While Jessie Diggins, a recent Vermont transplant, may have won the gold, Sophie Caldwell won the most votes as Vermont’s Best Female Athlete in our survey.
Favorite Male Athlete
This year’s honor goes to someone who races as a pro while maintaining what is more-or-less an 8:30-to-5 job. Adam Morse spends most days working as a manufacturing engineer at Flex-A-Seal in Essex Junction and evenings and weekends working out in the gym, snowboarding and fatbiking in the winter and doing what he does best: riding the trails in the summer. In 2018, the Yeti-sponsored rider collaborated with photographer Dave Trumpore to tell the story of how he balances his job with competing on the Enduro World Series circuit. Morse, who graduated in 2008, explains his choice of a full-time career in the first of three episodes in “The Working Man’s World Series” videos, which aired on Pinkbike.com: “I had achieved a degree in Mechanical Engineering, a pro cycling license and an empty bank account all in the same year.” In 2018, the Enduro Worlds had him racing in Chile, Columbia, Jamaica, France and Italy. While Morse’s best finish on the World Series was 52nd out of 322 (in the first race of the season), he won the first Maxxis Eastern States Cup racing as a pro and finished eighth (and the fourth American) at the U.S. Enduro Open at Killington among Pro Men. Not bad for a working stiff.
Outdoors Persons of the Year: Steve and Andrea Charest
Since taking over Petra Cliffs in 2012, Steve and Andrea Charest have helped shape and grow Vermont’s climbing community, all while serving on the board of organizations such as CRAG-VT (Climbing Resource Access Group Vermont) and the Vermont Outdoor Business Alliance, a nonprofit advocacy group.
The Charests have added new mountaineering programs to the Petra Cliffs Climbing Center and Mountaineering School and grown the Smuggs Ice Bash ice climbing festival to an event that drew 200 participants in January. Now, they plan to more than double the size of Petra Cliffs in a new climbing center.
On February 22, the Charests announced that Petra Cliffs, which has operated in its current space for 18 years, closed on a 1.67-acre parcel that abuts City Market’s grocery store in Burlington’s South End. The move will more than double the size of the climbing gym, adding a rooftop lounge and yoga studio.
“We are still whittling down what the walls are going to look like,” said Andrea, recently. Climbers can expect walls 51-feet-tall and an overhang that allows for 60-plus feet of continuous climbing, more bouldering, more variety of roped climbs and rooftop yoga classes. Construction is slated to start at the end of March and the new climbing center could be open as early as October 2019.

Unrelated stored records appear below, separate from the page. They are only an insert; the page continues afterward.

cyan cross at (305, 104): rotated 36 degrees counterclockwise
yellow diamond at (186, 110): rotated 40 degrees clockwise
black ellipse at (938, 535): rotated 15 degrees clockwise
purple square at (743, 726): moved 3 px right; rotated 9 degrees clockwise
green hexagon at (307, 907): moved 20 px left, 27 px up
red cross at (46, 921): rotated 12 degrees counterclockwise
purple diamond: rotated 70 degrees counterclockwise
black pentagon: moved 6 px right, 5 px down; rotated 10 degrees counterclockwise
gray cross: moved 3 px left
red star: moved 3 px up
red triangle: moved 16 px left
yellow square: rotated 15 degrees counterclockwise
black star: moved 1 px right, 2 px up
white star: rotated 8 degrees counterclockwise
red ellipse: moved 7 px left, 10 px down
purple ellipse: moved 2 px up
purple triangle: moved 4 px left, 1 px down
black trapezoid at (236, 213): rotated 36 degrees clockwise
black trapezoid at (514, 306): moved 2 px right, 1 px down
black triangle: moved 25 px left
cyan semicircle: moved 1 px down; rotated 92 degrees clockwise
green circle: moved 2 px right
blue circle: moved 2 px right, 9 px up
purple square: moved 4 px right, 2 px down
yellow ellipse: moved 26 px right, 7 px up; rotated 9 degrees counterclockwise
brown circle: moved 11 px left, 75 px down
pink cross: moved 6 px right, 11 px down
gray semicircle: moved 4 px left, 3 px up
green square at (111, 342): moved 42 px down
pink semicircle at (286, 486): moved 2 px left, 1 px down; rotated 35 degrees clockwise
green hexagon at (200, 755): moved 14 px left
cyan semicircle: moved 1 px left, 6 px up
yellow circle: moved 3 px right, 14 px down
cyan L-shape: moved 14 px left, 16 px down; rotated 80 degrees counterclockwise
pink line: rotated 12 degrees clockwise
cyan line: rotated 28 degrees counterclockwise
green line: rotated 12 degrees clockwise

This comes at a time when the family has also faced tragedy: on December 27, 2018, Steve, the 39-year-old father to a two-year-old, was guiding an ice climbing program in Smugglers’ Notch when a piece of equipment he was using failed and he fell 40 feet. He suffered trauma to his head, face, abdomen and left extremities and was evacuated by helicopter to the University of Vermont Medical Center. After spending 21 days in the intensive care unit and seven weeks in the hospital, Steve finally went home on Valentine’s Day. “His physical injuries are healing well and his brain and personality are back to where we know him. His rate of recovery has been astounding for how severe his injuries were and how complex his surgeries were,” said Andrea in late February.
Though Steve has climbed and guided all over the world, he’s made Vermont home. Since his days as an intern at Petra Cliffs in 2000, he’s dedicated his career to teaching the next generation of Vermont mountaineers and expanding access to climbing for Vermonters. “People just love him,” says professor Brad Moscowitz of Northern Vermont University’s Outdoor Education program. In 1999, Steve Charest was Moscowitz’s student and now Steve teaches outdoor skills to NVU students. “People love working with him and learning from him in the mountains. And people trust him. He is just so good at what he does and such a stellar guide.”